10Bs134/25i – OLG Linz Entscheidung
Kopf
Das Oberlandesgericht Linz hat durch die Richterinnen Dr. Henhofer als Vorsitzende und Mag. Höpfl sowie Mag. Kuranda in der Maßnahmenvollzugssache gegen A* wegen Verlängerung der Anhaltung in Einzelhaft iSd § 125 StVG über dessen Beschwerde gegen den Beschluss des Landesgerichtes Steyr vom 20. Mai 2025, Ns*-9, in nichtöffentlicher Sitzung entschieden:
Spruch
Der Beschwerde wird nicht Folge gegeben.
Begründung:
Der am ** geborene A* ist seit seiner Einweisung gemäß § 21 Abs 1 StGB wegen §§ 15 Abs 1, 75 StGB (Landesgericht Linz, zu Hv1*) im Jahr 2014 durchgehend im Maßnahmenvollzug angehalten (ON 5; ON 6).
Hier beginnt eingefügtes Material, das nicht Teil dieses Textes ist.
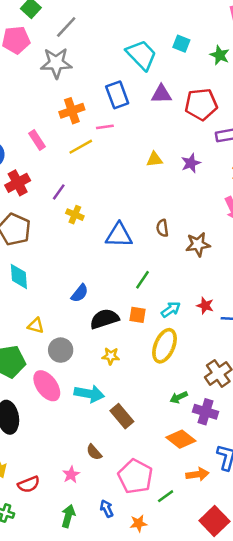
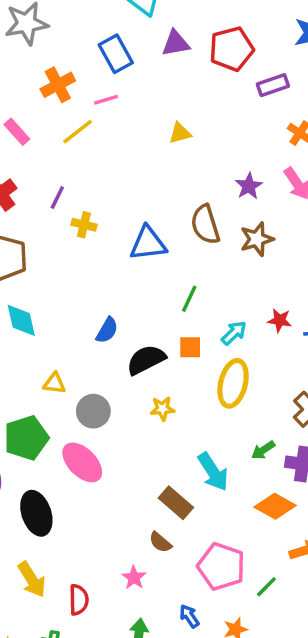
purple star: (191, 163) -> (249, 186), moved
brown semicircle: (162, 228) -> (205, 225), size x1.6
cyan arrow: (89, 394) -> (213, 472), moved, turned 56
brown rectangle: (122, 416) -> (176, 503), moved
red semicircle: (29, 484) -> (79, 600), turned -60

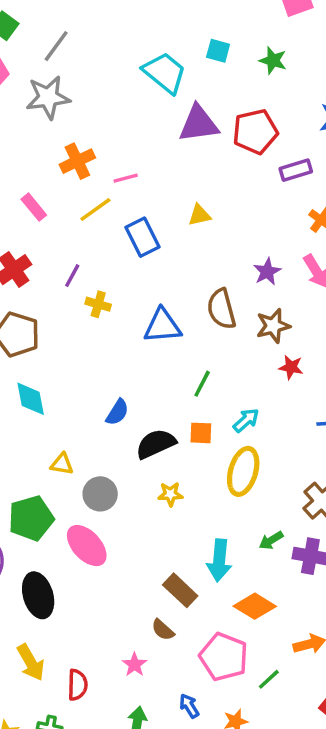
purple triangle: (176, 43) -> (199, 124), size x1.4
blue rectangle: (116, 54) -> (142, 237), moved
red star: (280, 320) -> (291, 367), moved
cyan arrow: (213, 472) -> (219, 560), turned 36
orange diamond: (275, 506) -> (255, 606), moved

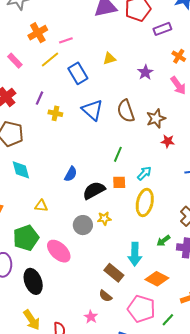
purple star: (267, 272) -> (145, 72), moved
blue triangle: (162, 326) -> (92, 110), moved, turned 50
gray circle: (100, 494) -> (83, 225), moved

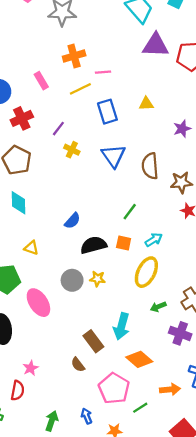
green arrow: (163, 241) -> (158, 307), moved
pink star: (91, 317) -> (31, 368), moved

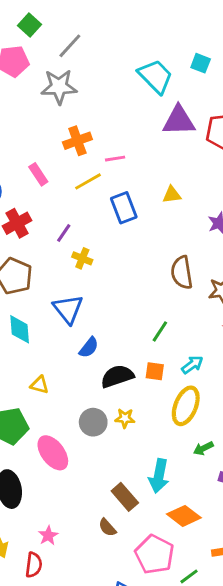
blue triangle: (113, 156) -> (68, 309), moved

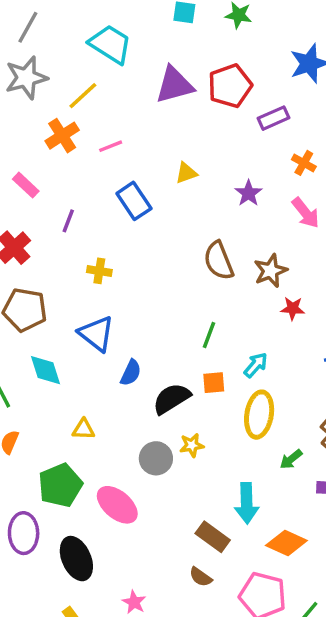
cyan trapezoid: (155, 76) -> (110, 44), moved
yellow line: (88, 181) -> (83, 96), moved
purple line: (64, 233) -> (68, 221), moved

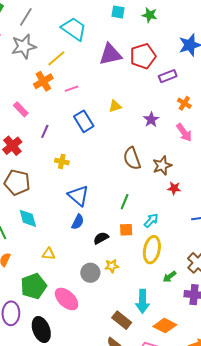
blue triangle: (96, 334) -> (78, 196), moved
black semicircle: (172, 399) -> (101, 238), size x0.7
Es folgten – neben zwei bezirksgerichtlichen Verurteilungen jeweils wegen § 83 Abs 1 StGB – zwei weitere Einweisungen, und zwar im Jahr 2020 gemäß § 21 Abs 1 StGB wegen § 84 Abs 4 StGB (Landesgericht Steyr, zu Hv2*) und im Jahr 2024 gemäß § 21 Abs 2 StGB wegen §§ 15 Abs 1, 83 Abs 1, 84 Abs 2 StGB sowie §§ 15 Abs 1, 269 Abs 1 3. Fall StGB (Landesgericht für Strafsachen Wien, zu Hv3*; ON 6).
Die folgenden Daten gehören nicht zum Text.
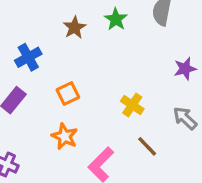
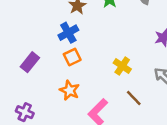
blue cross: (28, 57) -> (68, 33), moved

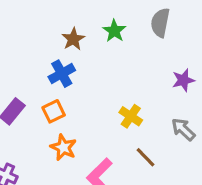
orange square: (72, 57) -> (54, 111), moved

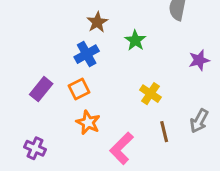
green star: (114, 31) -> (135, 40), moved
gray arrow: (183, 129) -> (199, 121), moved, turned -105
brown line: (146, 157) -> (164, 132), turned 30

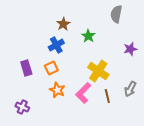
purple rectangle: (41, 89) -> (26, 68), turned -56
yellow cross: (150, 94) -> (98, 71), size x1.5
pink L-shape: (122, 148) -> (83, 93), moved

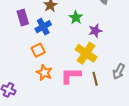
purple star: (130, 49) -> (95, 31), moved
purple rectangle: (26, 68) -> (23, 18), moved
pink L-shape: (83, 93) -> (71, 76), turned 45

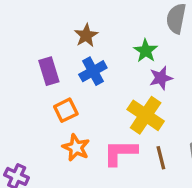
purple rectangle: (23, 18) -> (49, 71), moved
green star: (76, 18) -> (146, 51), moved
blue cross: (43, 27) -> (93, 71), moved

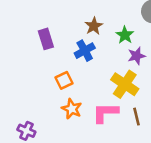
brown star: (86, 35) -> (94, 26), moved
purple rectangle: (49, 71) -> (46, 39), moved

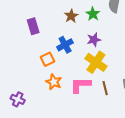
green star: (125, 35) -> (93, 14), moved
blue cross: (85, 51) -> (65, 45), moved
purple star: (136, 56) -> (94, 40), moved

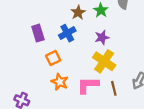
purple rectangle: (33, 26) -> (38, 33), moved
blue cross: (65, 45) -> (67, 33), moved

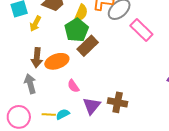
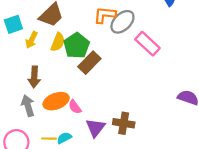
yellow semicircle: (81, 13) -> (58, 42), moved
orange ellipse: (57, 61) -> (56, 101), moved

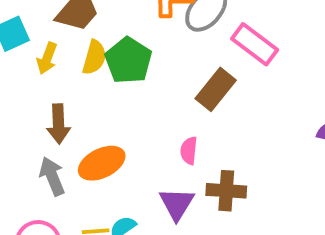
brown rectangle: (89, 63) -> (216, 89), moved
pink semicircle: (75, 107) -> (189, 151), moved, turned 48

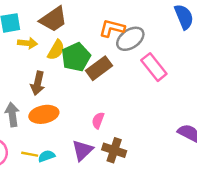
yellow arrow: (47, 58) -> (28, 43), turned -120
brown rectangle: (216, 89) -> (99, 68), moved
brown arrow: (58, 124) -> (38, 83), moved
Seit dem 4. Februar 2025 wird der Untergebrachte im forensisch-therapeutischen Zentrum B* angehalten (ON 5). Seit dem 27. März 2025, 09:00 Uhr, wird er gemäß § 125 StVG gegen seinen Willen in Einzelhaft angehalten. Mit Beschluss des Landesgerichtes Steyr vom 24. April 2025, Ns* (ON 4), wurde (unter anderem) die Verlängerung der Anhaltung des Untergebrachten in Einzelhaft vom 24. April 2025 bis (einschließlich) 22. Mai 2025 gerichtlich bewilligt.
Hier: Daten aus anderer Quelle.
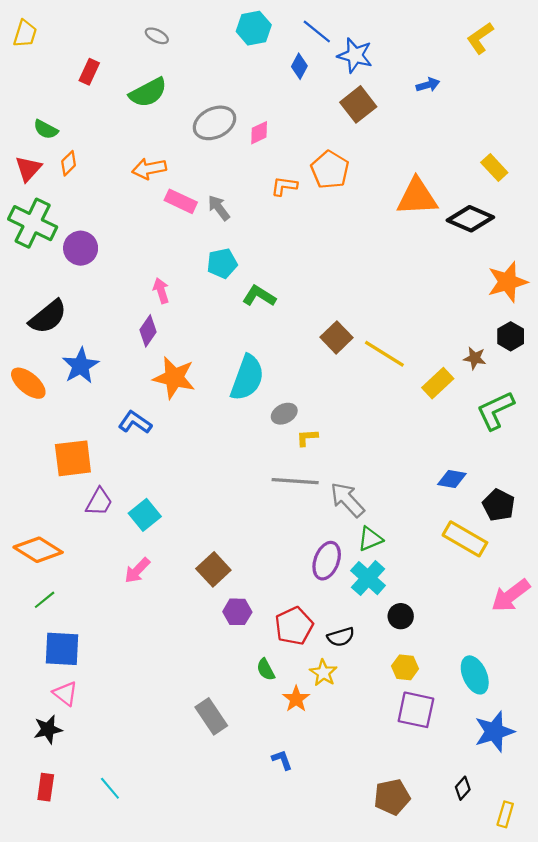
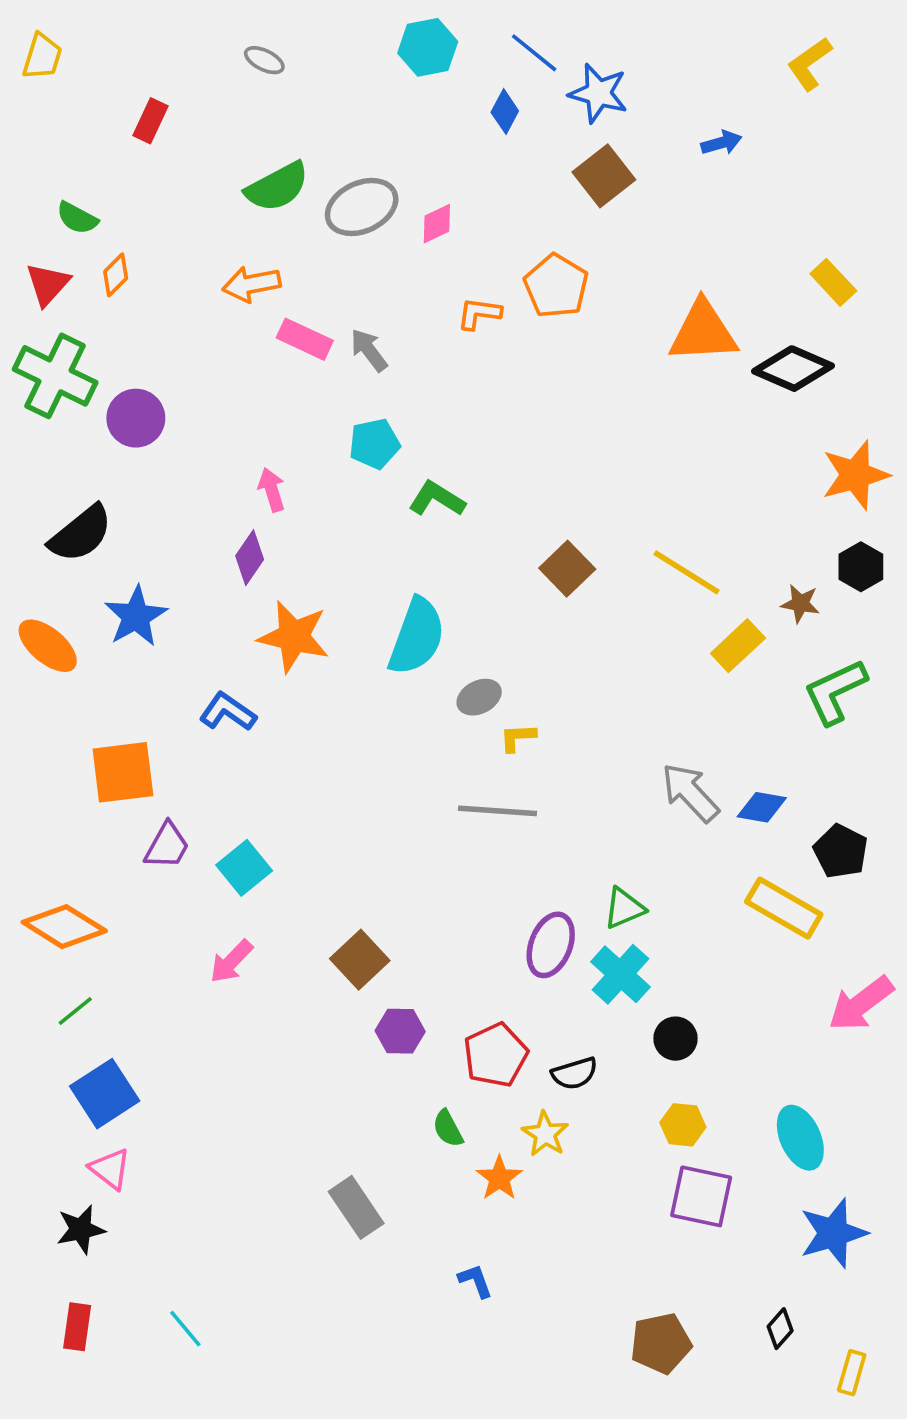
green semicircle: (148, 92) -> (277, 187), moved
yellow line: (384, 354) -> (687, 572), moved
gray arrow: (347, 500) -> (690, 793), moved
blue square: (62, 649) -> (105, 1094), turned -36

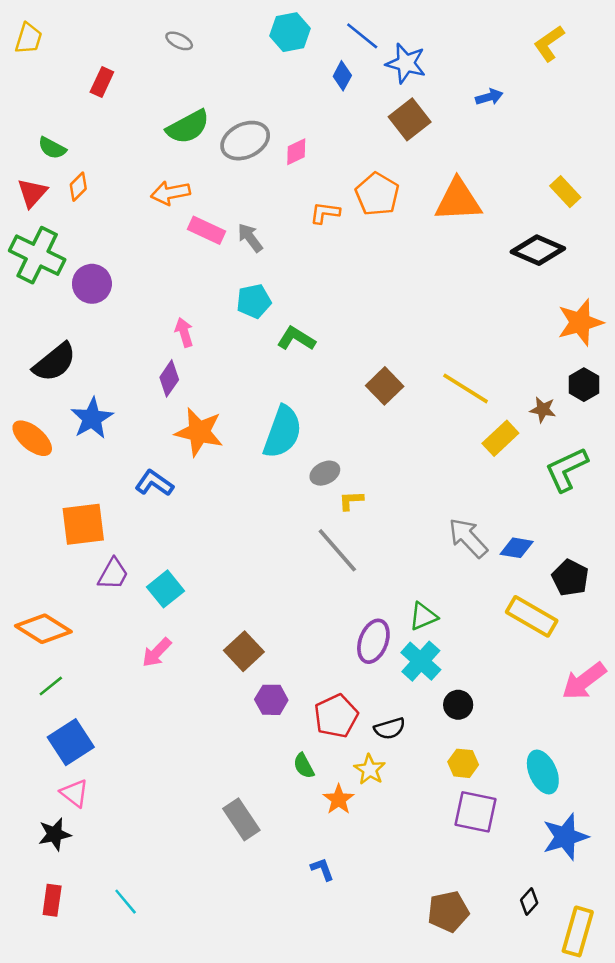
orange triangle: (703, 332) -> (458, 200), moved
gray line: (497, 811) -> (337, 550), turned 45
yellow rectangle: (852, 1373) -> (578, 931), size x1.6

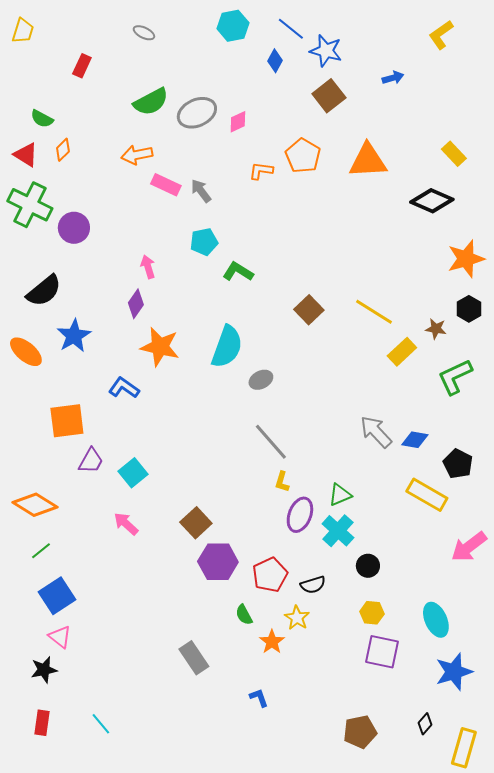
red triangle: (32, 193) -> (26, 155), turned -40
yellow L-shape: (351, 500) -> (282, 482), moved, turned -70
pink arrow: (157, 652) -> (126, 524), turned 88
purple hexagon: (271, 700) -> (218, 562), size x1.5

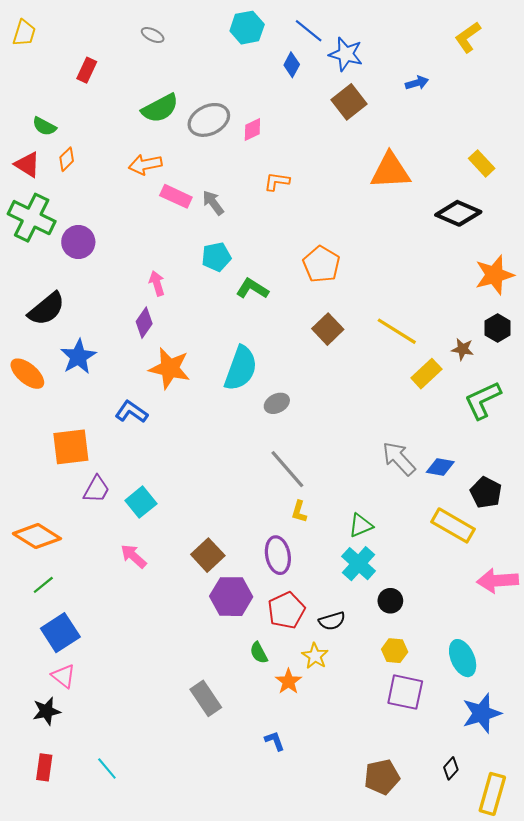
orange pentagon: (303, 156) -> (321, 264), moved
purple ellipse: (300, 515) -> (278, 555), moved, turned -32
pink arrow: (469, 547) -> (498, 581), turned 33

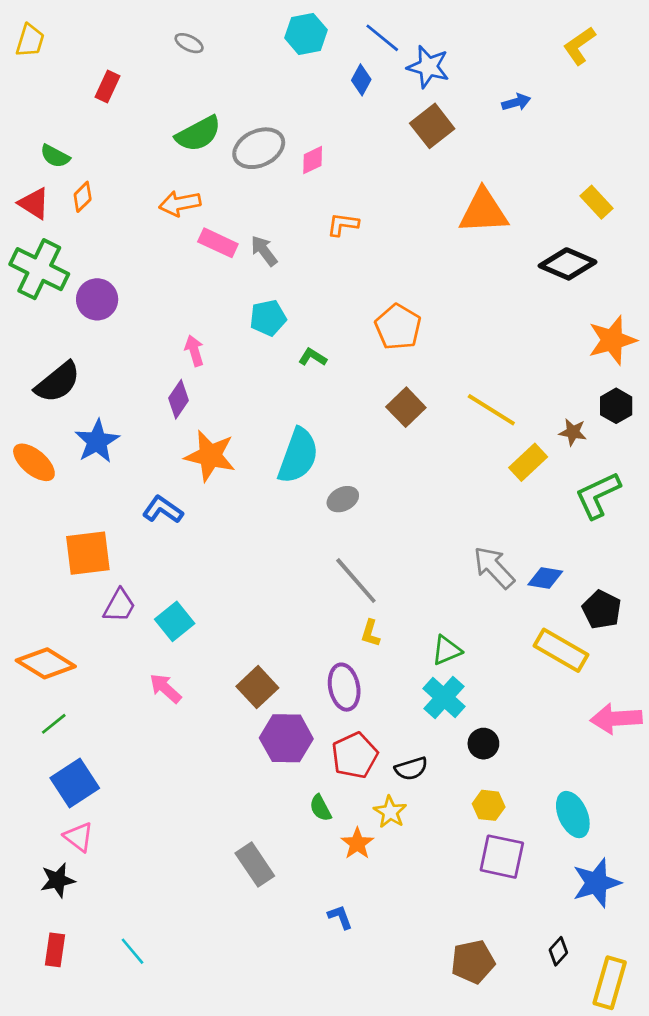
green L-shape: (252, 289) -> (313, 357), size x0.7

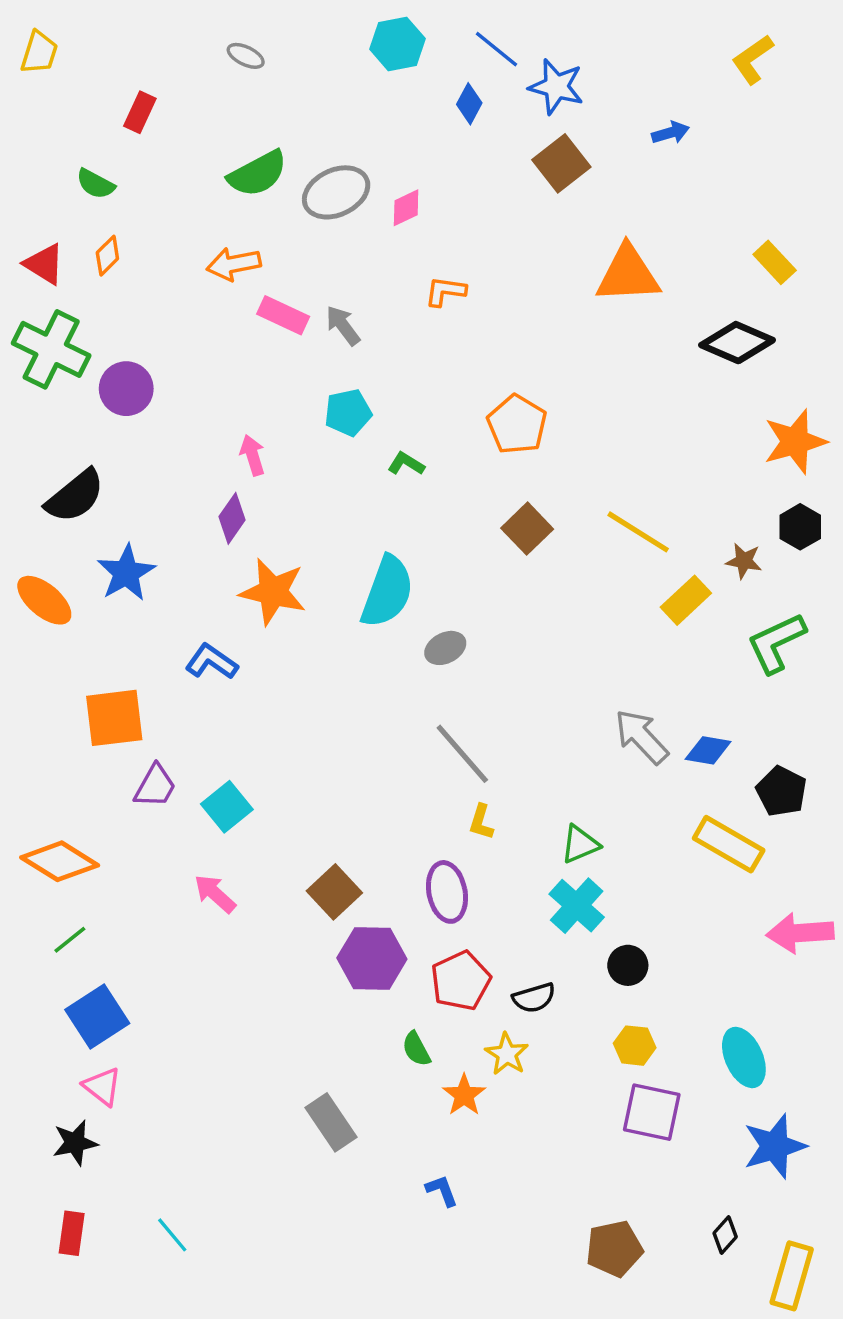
green semicircle: (55, 156) -> (95, 184), moved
Mit Eingabe vom 12. Mai 2025 (ON 2) beantragte die Leitung des forensisch-therapeutischen Zentrums B* die Verlängerung der Einzelhaft des Untergebrachten um weitere 6 Wochen. Der Untergebrachte sprach sich dagegen aus (ON 3).
Mit dem angefochtenen Beschluss des Landesgerichtes Steyr vom 20. Mai 2025, Ns* (ON 9) wurde die Verlängerung der Anhaltung des Untergebrachten in Einzelhaft über den 22. Mai 2025 hinaus bis (einschließlich) 22. Juni 2025 gerichtlich bewilligt. Dies im Wesentlichen mit der Begründung, dass eine für die zumindest vorübergehende Anhaltung des Untergebrachten in Gemeinschaft ausreichende Stabilität seines psychischen Zustandes noch nicht eingetreten ist, die Aufrechterhaltung der Einzelhaft insbesondere zum Schutz und im Interesse der anderen Untergebrachten und des Personals notwendig ist und der Fremdgefährlichkeit derzeit durch keine gelinderen Mittel begegnet werden kann.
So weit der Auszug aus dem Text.